1. An RSV pre-F trimer protein combination, characterized in that, This includes RSV-A and RSV-B pre-F trimer proteins, prepared by extracting a portion of the viral F protein sequence, specifically including the following steps: deleting the N-terminal signal peptide, deleting the C-terminal palmitoylated sequence, deleting the p27 fragment and its N-terminal furin restriction site amino acids and C-terminal hydrophobic amino acids, and linking the F2 and F1 domains using a linker; wherein: The intrachain disulfide bond mutation sites of the two RSV pre-F trimer proteins are S155C and S290C; The linker sequence of the two RSV pre-F trimer proteins is GSGSGS; The interchain disulfide bond mutation sites of the RSV-A subtype pre-F trimer protein are S146C and N460C, and the interchain disulfide bond mutation sites of the RSV-B subtype pre-F trimer protein are A149C and Y458C. The signal peptide sequences used to express the two RSV pre-F trimer proteins are shown in SEQ ID NO.8, which are linked to the N-terminus of the truncated and spliced ​​F protein; The amino acid sequence of the RSV-A subtype pre-F trimer protein is shown in SEQ ID NO.7, and the amino acid sequence of the RSV-B subtype pre-F trimer protein is shown in SEQ ID NO.

6.

2. The RSV pre-F trimer protein combination according to claim 1, characterized in that, The amino acid sequence of the N-terminal furin restriction site is shown in SEQ ID NO.

4.

3. The RSV pre-F trimer protein combination according to claim 2, characterized in that, The C-terminal hydrophobic amino acid sequence is shown in SEQ ID NO.

5.

4. The use of the RSV pre-F trimer protein combination according to any one of claims 1 to 3 in the preparation of a bivalent RSV vaccine.

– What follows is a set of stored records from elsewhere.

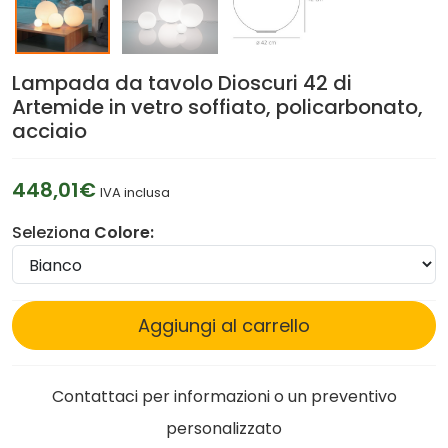
Lampada da tavolo Dioscuri 42 di
Artemide in vetro soffiato, policarbonato,
acciaio
448,01€
IVA inclusa
Seleziona
Colore:
Aggiungi al carrello
Contattaci per informazioni o un preventivo
personalizzato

5. A bivalent RSV vaccine, characterized in that, It includes the RSV pre-F trimer protein combination as described in any one of claims 1 to 3.

6. The bivalent RSV vaccine according to claim 5, characterized in that, Each 0.5 mL dose of the bivalent RSV vaccine contains: 55-65 μg of pre-F trimer protein of RSV-A subtype; 55-65 μg of pre-F trimer protein of RSV-B subtype; aluminum adjuvant, in Al 3+ The dosage is 0.30~0.40mg.

7. The bivalent RSV vaccine according to claim 6, characterized in that, The bivalent RSV vaccine also contains NaCl, Tris-HCl, and Tween-80; the aluminum adjuvant includes aluminum hydroxide.